Start of EXTRACTED ENTRIES
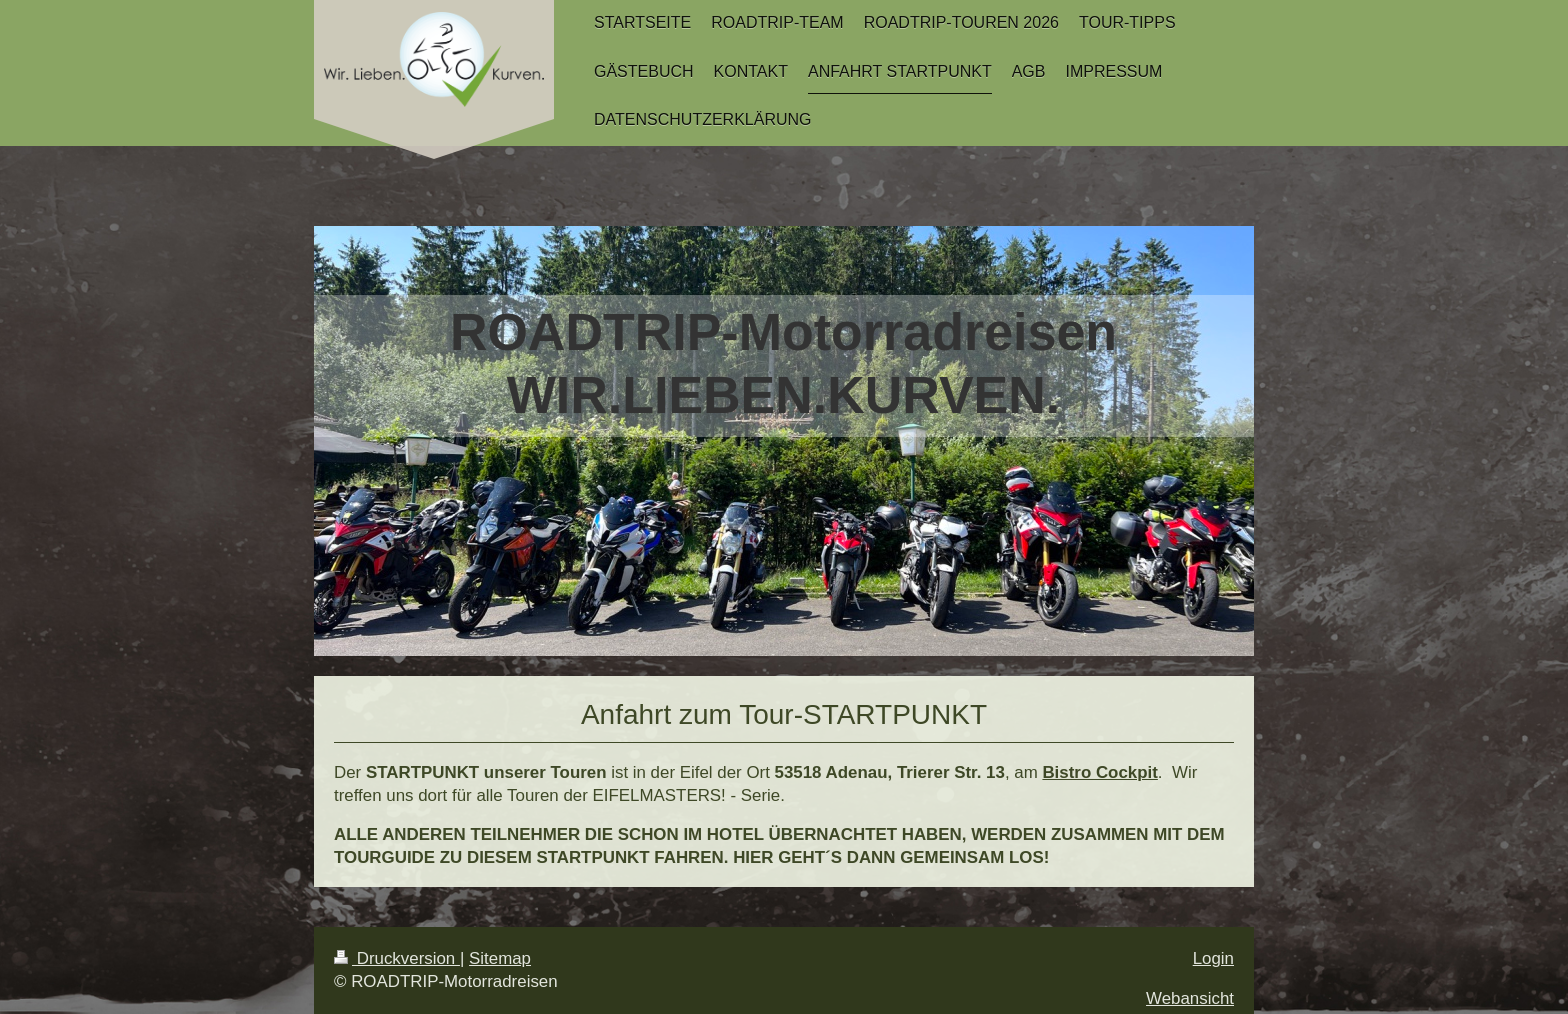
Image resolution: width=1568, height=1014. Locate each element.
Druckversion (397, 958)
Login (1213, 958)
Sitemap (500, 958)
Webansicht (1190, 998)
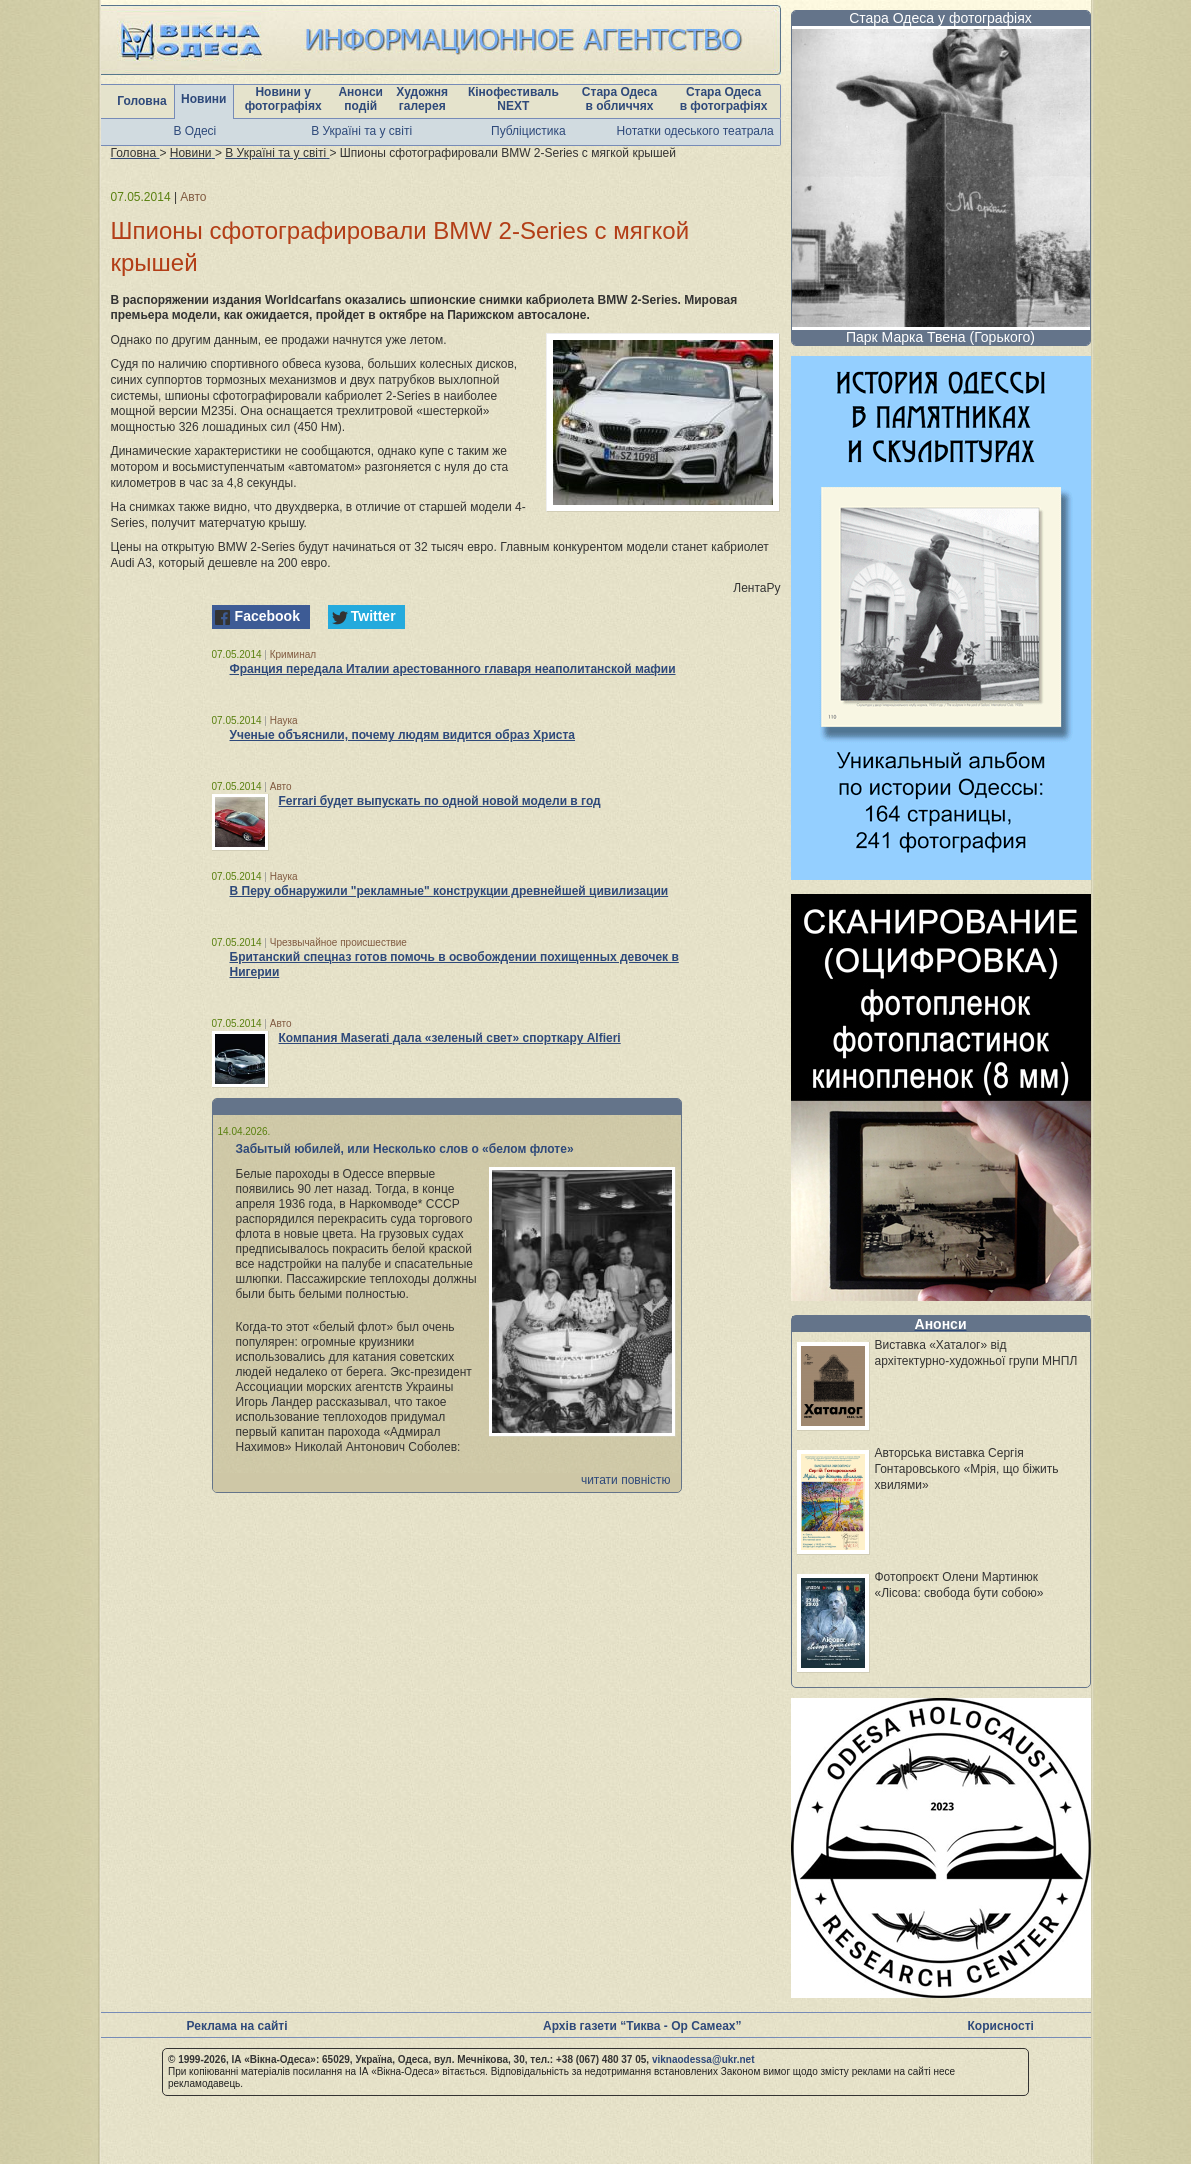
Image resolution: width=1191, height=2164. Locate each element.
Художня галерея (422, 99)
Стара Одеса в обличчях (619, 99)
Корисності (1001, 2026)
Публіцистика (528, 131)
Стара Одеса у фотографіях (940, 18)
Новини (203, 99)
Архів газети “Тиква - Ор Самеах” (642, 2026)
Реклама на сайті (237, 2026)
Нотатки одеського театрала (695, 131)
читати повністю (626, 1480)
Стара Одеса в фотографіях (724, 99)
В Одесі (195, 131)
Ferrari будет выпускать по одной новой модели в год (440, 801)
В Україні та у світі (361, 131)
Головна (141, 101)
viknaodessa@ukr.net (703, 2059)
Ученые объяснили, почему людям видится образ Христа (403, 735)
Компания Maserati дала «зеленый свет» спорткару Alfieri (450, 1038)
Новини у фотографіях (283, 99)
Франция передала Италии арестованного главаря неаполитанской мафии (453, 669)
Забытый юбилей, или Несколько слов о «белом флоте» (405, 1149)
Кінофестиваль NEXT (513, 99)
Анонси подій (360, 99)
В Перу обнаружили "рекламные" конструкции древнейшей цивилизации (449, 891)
End of EXTRACTED ENTRIES
**WHAT IS BEING ASKED**
Word for word, restate the lines above from the line containing "В Одесі (195, 131)" through the line containing "Новини у фотографіях (283, 99)", with both included and nothing else.

**YOUR SOLUTION**
В Одесі (195, 131)
Ferrari будет выпускать по одной новой модели в год (440, 801)
В Україні та у світі (361, 131)
Головна (141, 101)
viknaodessa@ukr.net (703, 2059)
Ученые объяснили, почему людям видится образ Христа (403, 735)
Компания Maserati дала «зеленый свет» спорткару Alfieri (450, 1038)
Новини у фотографіях (283, 99)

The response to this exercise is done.